(Extracted page text data)
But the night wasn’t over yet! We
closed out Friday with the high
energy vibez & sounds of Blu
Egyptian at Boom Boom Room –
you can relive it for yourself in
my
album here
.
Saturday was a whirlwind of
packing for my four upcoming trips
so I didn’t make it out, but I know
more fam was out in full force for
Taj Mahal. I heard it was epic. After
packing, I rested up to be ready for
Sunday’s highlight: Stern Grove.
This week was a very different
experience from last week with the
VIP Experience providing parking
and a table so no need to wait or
...
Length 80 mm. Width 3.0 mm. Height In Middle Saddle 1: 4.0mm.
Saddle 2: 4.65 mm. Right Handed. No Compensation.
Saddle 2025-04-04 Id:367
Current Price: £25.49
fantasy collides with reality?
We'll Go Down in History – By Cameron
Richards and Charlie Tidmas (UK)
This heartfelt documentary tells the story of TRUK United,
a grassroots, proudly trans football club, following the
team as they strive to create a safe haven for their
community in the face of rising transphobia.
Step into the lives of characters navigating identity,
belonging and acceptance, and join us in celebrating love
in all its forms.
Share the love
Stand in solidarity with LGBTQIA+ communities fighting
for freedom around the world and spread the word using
...
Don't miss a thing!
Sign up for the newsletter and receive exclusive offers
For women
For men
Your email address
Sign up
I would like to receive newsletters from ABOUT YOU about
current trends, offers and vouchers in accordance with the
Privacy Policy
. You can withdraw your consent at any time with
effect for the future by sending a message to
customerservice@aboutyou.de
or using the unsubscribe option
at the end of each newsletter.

WHAT IS REQUIRED: Print exactly the lines above from the one with "closed out Friday with the high" to the one with "and a table so no need to wait or", including both.

ANSWER TO THE EXERCISE:
closed out Friday with the high
energy vibez & sounds of Blu
Egyptian at Boom Boom Room –
you can relive it for yourself in
my
album here
.
Saturday was a whirlwind of
packing for my four upcoming trips
so I didn’t make it out, but I know
more fam was out in full force for
Taj Mahal. I heard it was epic. After
packing, I rested up to be ready for
Sunday’s highlight: Stern Grove.
This week was a very different
experience from last week with the
VIP Experience providing parking
and a table so no need to wait or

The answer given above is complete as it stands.